> Problem to work on: Give back every record below word for word, with the pictures omitted.

> Dataset:
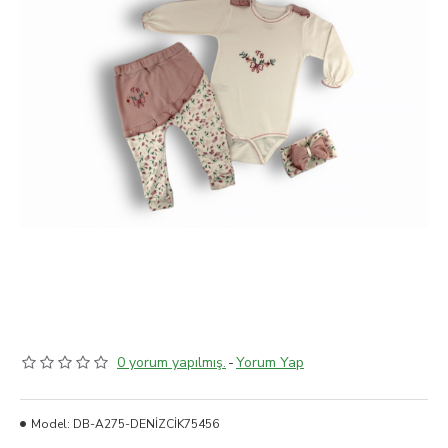
0 yorum yapılmış.
-
Yorum Yap
Model:
DB-A275-DENİZCİK75456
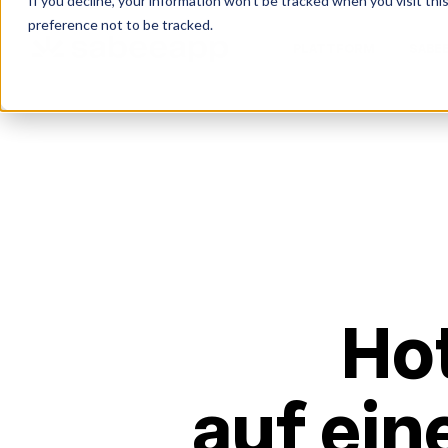
If you decline, your information won’t be tracked when you visit th
preference not to be tracked.
PLATTFORM
SABEE
Ho
auf ein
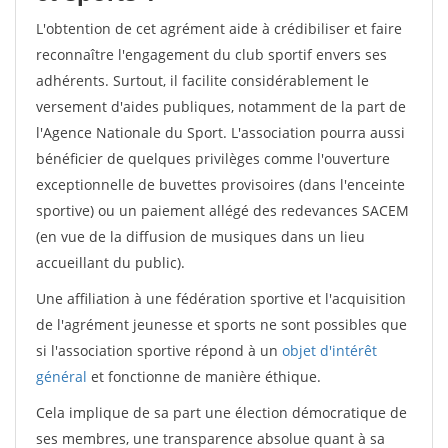
L'obtention de cet agrément aide à crédibiliser et faire
reconnaître l'engagement du club sportif envers ses
adhérents. Surtout, il facilite considérablement le
versement d'aides publiques, notamment de la part de
l'Agence Nationale du Sport. L'association pourra aussi
bénéficier de quelques privilèges comme l'ouverture
exceptionnelle de buvettes provisoires (dans l'enceinte
sportive) ou un paiement allégé des redevances SACEM
(en vue de la diffusion de musiques dans un lieu
accueillant du public).
Une affiliation à une fédération sportive et l'acquisition
de l'agrément jeunesse et sports ne sont possibles que
si l'association sportive répond à un
objet d'intérêt
général
et fonctionne de manière éthique.
Cela implique de sa part une élection démocratique de
ses membres, une transparence absolue quant à sa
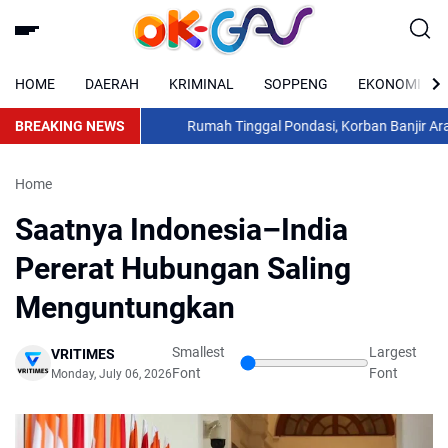
HOME
DAERAH
KRIMINAL
SOPPENG
EKONOMI
BREAKING NEWS
Rumah Tinggal Pondasi, Korban Banjir Arabung
Home
Saatnya Indonesia–India
Pererat Hubungan Saling
Menguntungkan
Smallest
Largest
VRITIMES
Font
Font
Monday, July 06, 2026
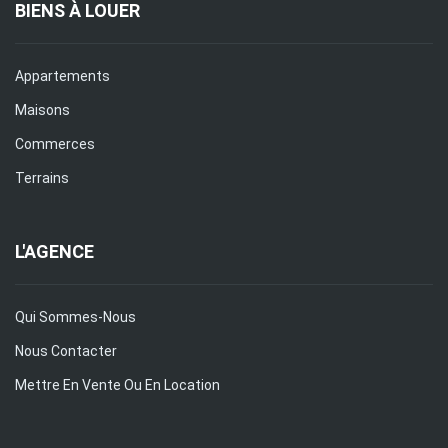
BIENS À LOUER
Appartements
Maisons
Commerces
Terrains
L'AGENCE
Qui Sommes-Nous
Nous Contacter
Mettre En Vente Ou En Location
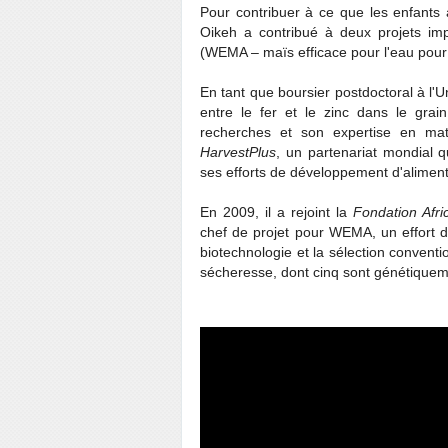
Pour contribuer à ce que les enfants a
Oikeh a contribué à deux projets im
(WEMA – maïs efficace pour l'eau pour l
En tant que boursier postdoctoral à l'Un
entre le fer et le zinc dans le grai
recherches et son expertise en mat
HarvestPlus
, un partenariat mondial 
ses efforts de développement d'aliments 
En 2009, il a rejoint la
Fondation Afri
chef de projet pour WEMA, un effort de
biotechnologie et la sélection convent
sécheresse, dont cinq sont génétiquem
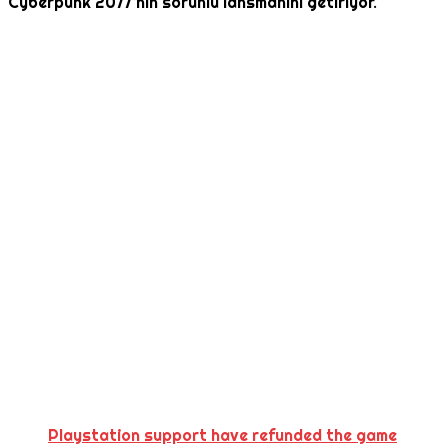
Cyberpunk 2077’nin sorunlu lansmanını getiriyor.
Playstation support have refunded the game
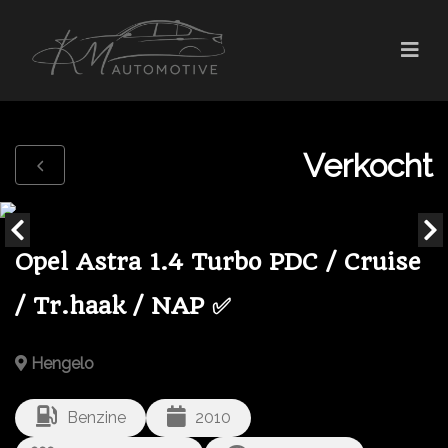
Verkocht
Opel Astra 1.4 Turbo PDC / Cruise
/ Tr.haak / NAP ✅
Hengelo
Benzine
2010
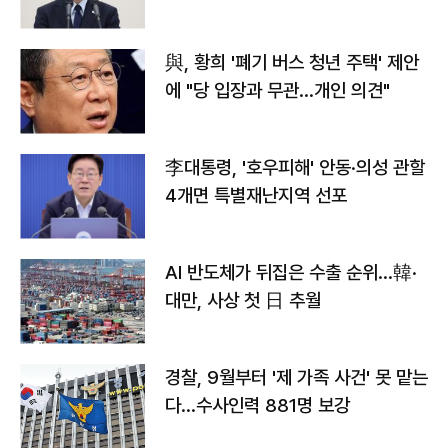
與, 황희 '폐기 버스 청년 주택' 제안
에 "당 입장과 무관…개인 의견"
李대통령, '호우피해' 안동·의성 관할
4개면 특별재난지역 선포
AI 반도체가 뒤집은 수출 순위…韓·
대만, 사상 첫 日 추월
경찰, 9월부터 '제 가족 사건' 못 맡는
다…수사인력 881명 보강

> Response box:
0 yorum yapılmış.
-
Yorum Yap
Model:
DB-A275-DENİZCİK75456
If you decline, your information won’t be tracked when you visit th
preference not to be tracked.
PLATTFORM
SABEE
Ho
auf ein
L'obtention de cet agrément aide à crédibiliser et faire
reconnaître l'engagement du club sportif envers ses
adhérents. Surtout, il facilite considérablement le
versement d'aides publiques, notamment de la part de
l'Agence Nationale du Sport. L'association pourra aussi
bénéficier de quelques privilèges comme l'ouverture
exceptionnelle de buvettes provisoires (dans l'enceinte
sportive) ou un paiement allégé des redevances SACEM
(en vue de la diffusion de musiques dans un lieu
accueillant du public).
Une affiliation à une fédération sportive et l'acquisition
de l'agrément jeunesse et sports ne sont possibles que
si l'association sportive répond à un
objet d'intérêt
général
et fonctionne de manière éthique.
Cela implique de sa part une élection démocratique de
ses membres, une transparence absolue quant à sa
HOME
DAERAH
KRIMINAL
SOPPENG
EKONOMI
BREAKING NEWS
Rumah Tinggal Pondasi, Korban Banjir Arabung
Home
Saatnya Indonesia–India
Pererat Hubungan Saling
Menguntungkan
Smallest
Largest
VRITIMES
Font
Font
Monday, July 06, 2026
BIENS À LOUER
Appartements
Maisons
Commerces
Terrains
L'AGENCE
Qui Sommes-Nous
Nous Contacter
Mettre En Vente Ou En Location
Pour contribuer à ce que les enfants a
Oikeh a contribué à deux projets im
(WEMA – maïs efficace pour l'eau pour l
En tant que boursier postdoctoral à l'Un
entre le fer et le zinc dans le grai
recherches et son expertise en mat
HarvestPlus
, un partenariat mondial 
ses efforts de développement d'aliments 
En 2009, il a rejoint la
Fondation Afri
chef de projet pour WEMA, un effort de
biotechnologie et la sélection convent
sécheresse, dont cinq sont génétiquem
Cyberpunk 2077’nin sorunlu lansmanını getiriyor.
Playstation support have refunded the game
Verkocht
Opel Astra 1.4 Turbo PDC / Cruise
/ Tr.haak / NAP ✅
Hengelo
Benzine
2010
與, 황희 '폐기 버스 청년 주택' 제안
에 "당 입장과 무관…개인 의견"
李대통령, '호우피해' 안동·의성 관할
4개면 특별재난지역 선포
AI 반도체가 뒤집은 수출 순위…韓·
대만, 사상 첫 日 추월
경찰, 9월부터 '제 가족 사건' 못 맡는
다…수사인력 881명 보강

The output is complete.